A clean, modular framework for training large language models with modern PyTorch features

These details have been verified by PyPI

Project links

GitHub Statistics

Maintainers

alex_art

These details have not been verified by PyPI

Project links

Bug Tracker

Project description

Optimus-DL

Optimus-DL is a modular, high-performance research framework for training Large Language Models (LLMs) and other deep learning models. It leverages modern PyTorch features (AMP, DDP, Compile) and a flexible, composition-based architecture.

Key Features

Modular "Recipe" Architecture: Clean separation between model definitions, data pipelines, and training logic.
Hydra-based Configuration: Hierarchical, type-safe, and easily conveniently override-able configurations.
Universal Metrics System: Lazy evaluation and automatic distributed aggregation of metrics.
Unified Logging: First-class support for Weights & Biases, MLflow (with async and system metrics), and JSONL.
Modern PyTorch: Built-in support for Mixed Precision (AMP), FSDP2, Tensor Parallelism, Sequence Parallelism, and torch.compile.
Efficient Kernels: Integrated support for Liger-Kernel for memory-efficient and fast RMSNorm, SwiGLU, and CrossEntropy.
Registry System: easy dependency injection and component swapping via a centralized registry.

The core idea of making everything modular and replacable is to make research experiments easy to implement cleanly.

Supported Models

Optimus-DL includes highly optimized implementations of:

Llama 2 / 3: Full support for GQA, RoPE, and various sharding strategies.
Qwen: Support for Qwen-style attention (Q/K Norm) and architectures.
GPT-2: Classic architecture for baselining.

Quick Start

Installation

# Clone the repository
git clone <repository-url>
cd optimus-dl

# Install in editable mode with dependencies
pip install -e .

Training

Training is orchestrated via scripts/train.py using Hydra configs.

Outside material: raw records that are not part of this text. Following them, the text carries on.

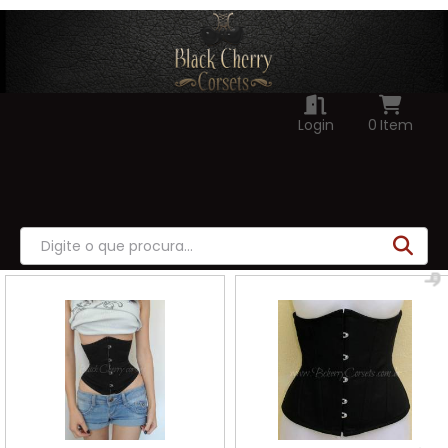
Login
0
Item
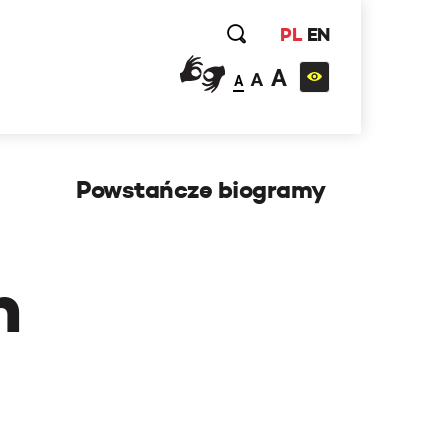
PL
EN
A
A
A
Powstańcze biogramy
h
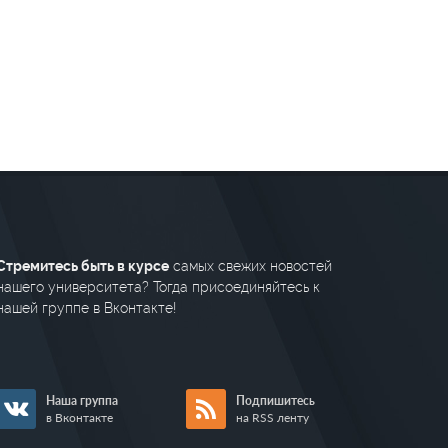
Стремитесь быть в курсе
самых свежих новостей
нашего университета? Тогда присоединяйтесь к
нашей группе в Вконтакте!
Наша группа
Подпишитесь
в Вконтакте
на RSS ленту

# Run with default configuration
python scripts/train.py

# Override specific parameters
python scripts/train.py model=gpt2 optimization.batch_size=64 common.use_gpu=true

# Your own config
python scripts/train.py --config-name=train_llama

Writing Train Configs

This project uses Hydra and OmegaConf for configuration management. Configurations are hierarchical and composable, allowing you to mix and match models, datasets, and training strategies.

Structure & Interpolation

Configs are located in configs/train/. A typical training config composes defaults (model, optimizer, scheduler) and then overrides specific parameters.

We use a special args section as a "scratch space" for high-level variables. These are referenced throughout the config using OmegaConf's interpolation syntax ${...}. This ensures consistency (e.g., setting seq_len in one place updates both the model and the data pipeline).

_name: base
args:
  name: my-experiment
  batch_size: 64
  seq_len: 1024

# ... later in the config ...
optimization:
  iterations: ${args.iterations}

data:
  scratch:
    base_transforms:
      _name: compose
      transforms:
        # ...
        - _name: flat_batcher
          batch_size: ${args.batch_size} # Interpolated from args
          seq_len: ${args.seq_len}

Data Pipelines & `data.scratch`

The data section typically defines train_datasets and eval_datasets. To avoid repeating complex transform chains, we define them in data.scratch and reference them via interpolation.

data:
  scratch:
    # Define the transform chain once
    my_transform:
      _name: compose
      transforms:
        - _name: tokenize
          tokenizer_config: {_name: tiktoken, name: gpt2}
        - _name: to_device

  train_datasets:
    source:
      _name: loop
      inner: {_name: preset_dataset, split: train}
    # Reference the transform
    transform: ${data.scratch.my_transform}

Hydra & Omegaconf Extra Quick Guide

Here are some power-user features you'll likely use:

Overriding Defaults: You can swap out entire components from the command line.

# Switch the model to GPT-2 and optimizer to SGD
python scripts/train.py model=gpt2 optimization/optimizer=sgd

Multirun (-m): Run multiple experiments sequentially with a sweep.

# Run 3 experiments with different learning rates
python scripts/train.py -m optimization.optimizer.lr=1e-3,1e-4,1e-5

Interpolation: Reference other config values dynamically.
- ${layout.param}: Standard interpolation.
- ${oc.env:VAR_NAME}: Read from environment variable VAR_NAME.
- ${.relative_param}: Relative path interpolation.
- ${eval:expression}: Evaluate a Python expression. For example, ${eval:"'string' + '_suffix'"} or ${eval:"int(100 * 0.5)"}. This is defined in optimus_dl/core/omegaconf.py.
Debugging: See the resolved configuration without running the code.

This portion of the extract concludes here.